| WORK REQUEST |
Leave out the pictures and retype, exactly, the lines below from the line with "Ahol találkozhattál már" up to and including the line with "Какимова. Задержанных отпустили через", nothing more.

| EXERCISE MATERIAL |

Start of Block

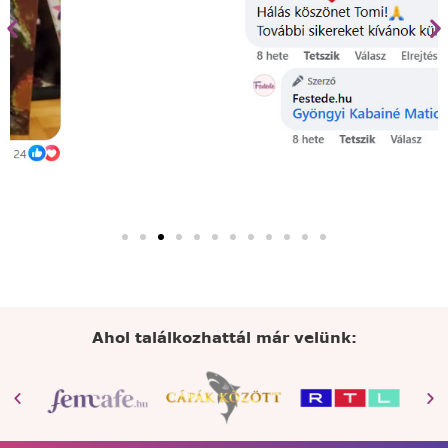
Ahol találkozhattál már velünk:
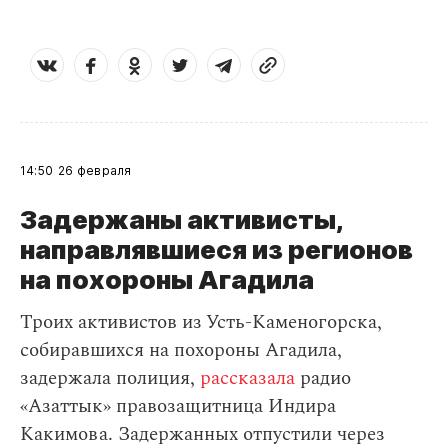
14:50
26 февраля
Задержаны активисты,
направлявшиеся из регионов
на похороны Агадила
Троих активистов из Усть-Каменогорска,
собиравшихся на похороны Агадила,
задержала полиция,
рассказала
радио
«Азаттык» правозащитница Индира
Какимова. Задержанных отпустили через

End of Block
Start of Block

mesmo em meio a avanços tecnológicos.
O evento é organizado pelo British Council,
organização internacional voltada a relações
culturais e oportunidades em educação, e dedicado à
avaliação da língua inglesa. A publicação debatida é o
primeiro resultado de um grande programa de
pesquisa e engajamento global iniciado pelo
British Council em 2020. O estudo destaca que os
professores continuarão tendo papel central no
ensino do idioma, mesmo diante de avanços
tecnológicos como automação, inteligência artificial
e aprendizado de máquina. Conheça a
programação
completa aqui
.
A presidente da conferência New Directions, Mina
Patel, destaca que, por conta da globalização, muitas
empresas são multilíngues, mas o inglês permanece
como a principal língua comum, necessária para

End of Block
Start of Block

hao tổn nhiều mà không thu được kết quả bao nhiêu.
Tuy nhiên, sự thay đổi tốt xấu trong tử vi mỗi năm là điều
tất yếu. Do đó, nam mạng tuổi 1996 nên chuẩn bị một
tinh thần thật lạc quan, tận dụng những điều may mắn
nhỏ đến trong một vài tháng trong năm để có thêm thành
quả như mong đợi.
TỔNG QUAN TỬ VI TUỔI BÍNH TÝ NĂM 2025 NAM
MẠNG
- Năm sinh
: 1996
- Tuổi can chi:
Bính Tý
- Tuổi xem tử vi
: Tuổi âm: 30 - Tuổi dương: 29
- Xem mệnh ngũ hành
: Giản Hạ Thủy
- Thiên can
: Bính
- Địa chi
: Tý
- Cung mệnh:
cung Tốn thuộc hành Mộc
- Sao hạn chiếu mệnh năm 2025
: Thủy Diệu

End of Block

| RESPONSE AREA |
Ahol találkozhattál már velünk:
14:50
26 февраля
Задержаны активисты,
направлявшиеся из регионов
на похороны Агадила
Троих активистов из Усть-Каменогорска,
собиравшихся на похороны Агадила,
задержала полиция,
рассказала
радио
«Азаттык» правозащитница Индира
Какимова. Задержанных отпустили через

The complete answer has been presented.